What they came up with is a short but well-written obituary that is the best I have read about Grothendieck. It is non-technical yet accurate and meaningfully describes, at a high level, what he is revered for and why. Here it is (copied verbatim from David Mumford’s blog)…
Well, at this point I’ll turn you over to that blog article:
- David Mumford, Can one explain schemes to a biologist?
But the rest of Pachter’s article is interesting too. I’ll quote just a bit more:
What biologists should appreciate, what was on offer in Mumford’s obituary, and what mathematicians can deliver to genomics that is special and unique, is the ability to not only generalize, but to do so “correctly”. The mathematician Raoul Bott once reminisced that “Grothendieck was extraordinary as he could play with concepts, and also was prepared to work very hard to make arguments almost tautological.” In other words, what made Grothendieck special was not that he generalized concepts in algebraic geometry to make them more abstract, but that he was able to do so in the right way. What made his insights seemingly tautological at the end of the day, was that he had the “right” way of viewing things and the “right” abstractions in mind. That is what mathematicians can contribute most of all to genomics. Of course sometimes theorems are important, or specific mathematical techniques solve problems and mathematicians are to thank for that. Phylogenetic invariants are important for phylogenetics which in turn is important for comparative genomics which in turn is important for functional genomics which in turn is important for medicine. But it is the the abstract thinking that I think matters most. In other words, I agree with Charles Darwin that mathematicians are endowed with an extra sense… I am not sure exactly what he meant, but it is clear to me that it is the sense that allows for understanding the difference between the “right” way and the “wrong” way to think about something.

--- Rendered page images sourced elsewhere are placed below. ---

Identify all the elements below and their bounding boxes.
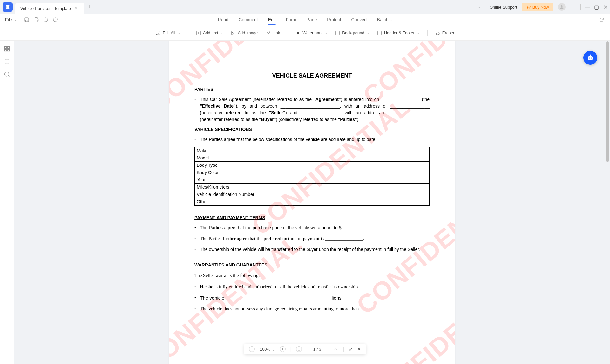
document-title: VEHICLE SALE AGREEMENT [194,72,430,79]
chevron-down-icon: ⌄ [220,31,223,35]
close-window-button[interactable]: ✕ [603,5,607,9]
share-icon[interactable] [599,17,605,23]
print-icon[interactable] [33,17,39,23]
zoom-level[interactable]: 100% ⌄ [260,347,275,352]
undo-icon[interactable] [43,17,49,23]
svg-rect-15 [7,50,9,51]
tab-protect[interactable]: Protect [327,15,341,25]
close-tab-icon[interactable]: × [75,6,79,10]
redo-icon[interactable] [52,17,58,23]
tab-convert[interactable]: Convert [351,15,367,25]
section-specs: VAHICLE SPECIFICATIONS [194,127,430,132]
svg-point-20 [591,58,592,59]
close-zoombar-button[interactable]: ✕ [357,347,361,352]
ai-assistant-button[interactable] [583,51,597,65]
svg-rect-14 [4,50,6,51]
user-avatar[interactable] [558,3,566,11]
chevron-down-icon: ⌄ [367,31,369,35]
separator [291,347,291,352]
zoom-out-button[interactable]: − [249,346,255,352]
separator [288,30,288,36]
payment-item: The Parties further agree that the prefe… [200,235,430,242]
file-menu[interactable]: File ⌄ [5,17,17,22]
table-row: Other [195,198,430,206]
parties-paragraph: This Car Sale Agreement (hereinafter ref… [200,96,430,123]
svg-point-16 [4,72,9,76]
eraser-button[interactable]: Eraser [435,30,454,36]
scrollbar[interactable] [606,41,609,162]
minimize-button[interactable]: — [585,5,590,9]
fullscreen-button[interactable]: ⤢ [349,347,352,352]
background-button[interactable]: Background ⌄ [335,30,369,36]
online-support-link[interactable]: Online Support [490,5,517,10]
scrollbar-thumb[interactable] [606,41,609,162]
table-row: Miles/Kilometers [195,184,430,191]
payment-item: The ownership of the vehicle will be tra… [200,246,430,253]
svg-rect-12 [4,47,6,49]
thumbnails-icon[interactable] [4,46,10,52]
main-tabs: Read Comment Edit Form Page Protect Conv… [218,15,392,25]
bullet: - [194,96,196,123]
svg-point-2 [561,5,562,7]
chevron-down-icon: ⌄ [325,31,328,35]
warranties-intro: The Seller warrants the following: [194,272,430,279]
separator [188,30,188,36]
edit-all-button[interactable]: Edit All ⌄ [156,30,180,36]
read-mode-button[interactable]: ☺ [333,346,338,352]
tab-batch[interactable]: Batch⌄ [377,15,392,25]
table-row: Year [195,176,430,184]
tab-page[interactable]: Page [307,15,317,25]
fit-page-button[interactable]: ⊟ [296,346,302,352]
add-tab-button[interactable]: + [88,4,92,10]
bookmark-icon[interactable] [4,58,10,65]
chevron-down-icon[interactable]: ⌄ [477,5,480,9]
tab-edit[interactable]: Edit [268,15,276,25]
left-sidebar [0,41,14,364]
search-icon[interactable] [4,71,10,78]
tab-comment[interactable]: Comment [239,15,258,25]
svg-point-1 [530,9,530,9]
svg-point-6 [232,32,233,32]
section-parties: PARTIES [194,87,430,92]
app-logo[interactable] [3,2,13,12]
link-button[interactable]: Link [265,30,280,36]
table-row: Model [195,154,430,162]
svg-line-17 [8,76,9,77]
maximize-button[interactable]: ▢ [594,5,599,9]
separator [343,347,344,352]
svg-rect-18 [588,56,593,60]
document-viewport[interactable]: CONFIDENTIAL CONFIDENTIAL CONFIDENTIAL C… [14,41,610,364]
more-options-icon[interactable]: ··· [570,4,576,10]
header-footer-button[interactable]: Header & Footer ⌄ [377,30,420,36]
save-icon[interactable] [24,17,30,23]
add-image-button[interactable]: Add Image [231,30,258,36]
tab-read[interactable]: Read [218,15,228,25]
chevron-down-icon: ⌄ [272,348,275,351]
chevron-down-icon: ⌄ [178,31,180,35]
specs-intro: The Parties agree that the below specifi… [200,136,430,143]
zoom-in-button[interactable]: + [280,346,286,352]
svg-rect-13 [7,47,9,49]
tab-title: Vehicle-Purc...ent-Template [20,6,71,11]
section-payment: PAYMENT AND PAYMENT TERMS [194,215,430,220]
divider [20,17,20,22]
watermark-button[interactable]: Watermark ⌄ [295,30,328,36]
table-row: Make [195,147,430,154]
svg-rect-3 [35,20,37,22]
warranty-item: He/she is fully entitled and authorized … [200,283,430,291]
bullet: - [194,136,196,143]
chevron-down-icon: ⌄ [14,18,17,21]
specs-table: Make Model Body Type Body Color Year Mil… [194,147,430,206]
warranty-item: The vehicle does not possess any damage … [200,305,430,313]
section-warranties: WARRANTIES AND GUARANTEES [194,262,430,267]
add-text-button[interactable]: Add text ⌄ [196,30,223,36]
separator [427,30,428,36]
svg-point-0 [527,9,528,9]
document-tab[interactable]: Vehicle-Purc...ent-Template × [15,3,84,14]
buy-now-button[interactable]: Buy Now [522,3,553,11]
svg-rect-9 [378,31,382,35]
tab-form[interactable]: Form [286,15,296,25]
divider [485,4,485,10]
chevron-down-icon: ⌄ [417,31,420,35]
table-row: Vehicle Identification Number [195,191,430,198]
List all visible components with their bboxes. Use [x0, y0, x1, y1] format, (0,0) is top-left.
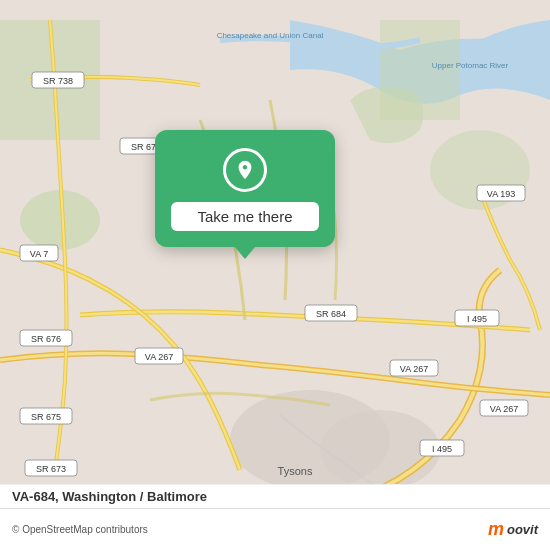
svg-text:VA 267: VA 267	[145, 352, 173, 362]
svg-text:SR 676: SR 676	[31, 334, 61, 344]
svg-text:VA 7: VA 7	[30, 249, 48, 259]
moovit-m-letter: m	[488, 519, 504, 540]
attribution-text: © OpenStreetMap contributors	[12, 524, 148, 535]
take-me-there-popup[interactable]: Take me there	[155, 130, 335, 247]
bottom-bar: © OpenStreetMap contributors m oovit	[0, 508, 550, 550]
svg-text:SR 675: SR 675	[31, 412, 61, 422]
moovit-logo: m oovit	[488, 519, 538, 540]
location-pin-icon	[223, 148, 267, 192]
svg-text:SR 684: SR 684	[316, 309, 346, 319]
moovit-wordmark: oovit	[507, 522, 538, 537]
svg-text:VA 193: VA 193	[487, 189, 515, 199]
title-text: VA-684, Washington / Baltimore	[12, 489, 207, 504]
svg-text:I 495: I 495	[467, 314, 487, 324]
svg-text:SR 673: SR 673	[36, 464, 66, 474]
svg-text:Chesapeake and Union Canal: Chesapeake and Union Canal	[217, 31, 324, 40]
svg-text:VA 267: VA 267	[490, 404, 518, 414]
svg-text:Tysons: Tysons	[278, 465, 313, 477]
map-title: VA-684, Washington / Baltimore	[0, 484, 550, 508]
map-container: SR 738 SR 676 VA 7 SR 676 SR 675 SR 673 …	[0, 0, 550, 550]
svg-text:I 495: I 495	[432, 444, 452, 454]
svg-text:VA 267: VA 267	[400, 364, 428, 374]
svg-text:SR 738: SR 738	[43, 76, 73, 86]
map-svg: SR 738 SR 676 VA 7 SR 676 SR 675 SR 673 …	[0, 0, 550, 550]
svg-text:Upper Potomac River: Upper Potomac River	[432, 61, 509, 70]
take-me-there-label[interactable]: Take me there	[171, 202, 319, 231]
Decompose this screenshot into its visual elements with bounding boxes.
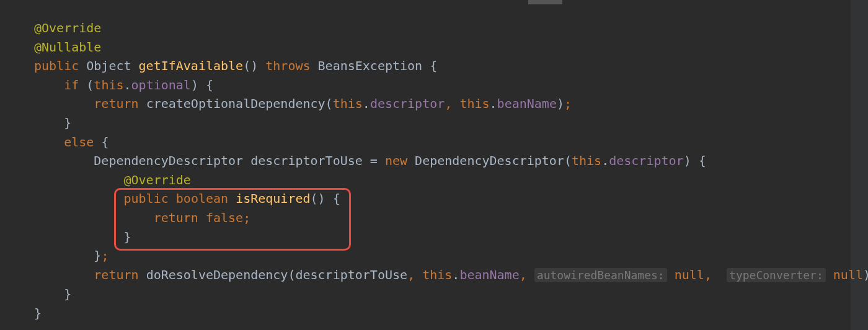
dot: . (601, 153, 609, 168)
keyword-new: new (385, 153, 415, 168)
keyword-this: this (422, 267, 452, 282)
constructor: DependencyDescriptor( (415, 153, 572, 168)
field-beanName: beanName (497, 96, 557, 111)
code-content[interactable]: @Override @Nullable public Object getIfA… (34, 19, 868, 323)
keyword-throws: throws (258, 58, 317, 73)
space (415, 267, 422, 282)
type-beansexception: BeansException (318, 58, 423, 73)
annotation-override: @Override (34, 20, 101, 35)
space (826, 267, 833, 282)
semicolon: ; (564, 96, 572, 111)
method-call: doResolveDependency (146, 267, 288, 282)
space (452, 96, 459, 111)
keyword-return-false: return false; (34, 210, 250, 225)
keyword-return: return (34, 267, 146, 282)
space (527, 267, 534, 282)
brace: ) { (684, 153, 706, 168)
comma: , (407, 267, 415, 282)
brace: } (34, 287, 71, 301)
keyword-this: this (459, 96, 489, 111)
keyword-null: null (833, 267, 863, 282)
comma: , (520, 267, 527, 282)
space (712, 267, 727, 282)
indent (34, 191, 124, 206)
brace: } (34, 306, 42, 321)
code-editor[interactable]: @Override @Nullable public Object getIfA… (0, 0, 868, 330)
field-beanName: beanName (459, 267, 519, 282)
param-hint-autowiredBeanNames: autowiredBeanNames: (534, 268, 667, 282)
paren: ( (326, 96, 333, 111)
paren: ) (863, 267, 868, 282)
type-dependencydescriptor: DependencyDescriptor descriptorToUse = (94, 153, 385, 168)
keyword-else: else (34, 135, 101, 149)
field-descriptor: descriptor (370, 96, 445, 111)
annotation-nullable: @Nullable (34, 40, 101, 55)
method-call: createOptionalDependency (146, 96, 326, 111)
brace: } (34, 115, 71, 130)
type-object: Object (79, 58, 138, 73)
dot: . (124, 78, 131, 92)
keyword-this: this (333, 96, 363, 111)
brace: } (34, 230, 131, 244)
comma: , (445, 96, 452, 111)
keyword-return: return (34, 96, 146, 111)
keyword-public: public (124, 191, 176, 206)
brace: { (422, 58, 437, 73)
keyword-if: if (34, 78, 86, 92)
field-optional: optional (131, 78, 191, 92)
keyword-boolean: boolean (176, 191, 236, 206)
semicolon: ; (101, 248, 108, 263)
method-isRequired: isRequired (236, 191, 310, 206)
paren: (descriptorToUse (288, 267, 407, 282)
brace: { (101, 135, 108, 149)
method-getIfAvailable: getIfAvailable (139, 58, 244, 73)
keyword-this: this (94, 78, 123, 92)
keyword-public: public (34, 58, 79, 73)
indent (34, 153, 94, 168)
paren: ) (557, 96, 564, 111)
field-descriptor: descriptor (609, 153, 683, 168)
close-paren: ) { (191, 78, 213, 92)
rest: () { (311, 191, 340, 206)
dot: . (452, 267, 459, 282)
paren: ( (86, 78, 94, 92)
parens: () (243, 58, 258, 73)
annotation-override-inner: @Override (34, 172, 191, 187)
space (667, 267, 675, 282)
keyword-this: this (572, 153, 601, 168)
param-hint-typeConverter: typeConverter: (727, 268, 826, 282)
dot: . (363, 96, 370, 111)
caret-position-mark (528, 0, 562, 4)
comma: , (704, 267, 712, 282)
dot: . (490, 96, 497, 111)
keyword-null: null (675, 267, 704, 282)
brace: } (34, 248, 101, 263)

Since I’m trying to think about biology these days, this is encouraging. But the story of the huge culture divide is not. It has a less tragic ending than you might think from what you’ve read here so far: a revised version of Mumford and Tate’s obituary was ultimately accepted by Nature.
However, ironically, the accepted version will not be freely available, thanks to Nature’s repressive policies — while the rejected version appears on Mumford’s blog, so you can read that.
Mumford concludes:
The whole thing is a compromise and I don’t want to say Nature is foolish or stupid not to allow more math. The real problem is that such a huge and painful gap has opened up between mathematicians and the rest of the world. I think that Middle and High School math curricula are one large cause of this. If math was introduced as connected to the rest of the world instead of being an isolated exercise, if it was shown to connect to money, to measuring the real world, to physics, chemistry and biology, to optimizing decisions and to writing computer code, fewer students would be turned off. In fact, why not drop separate High School math classes and teach the math as needed in science, civics and business classes? If you think about it, I think you’ll agree that this is not such a crazy idea.
Re: Can One Explain Schemes to a Biologist?
I just read your post and the two referenced posts. I think that part of the problem is that the focus is on academe. I don’t work in mathematics or in biology, but in transportation planning and engineering. However my experience is that teams in industry are always multidisciplinary.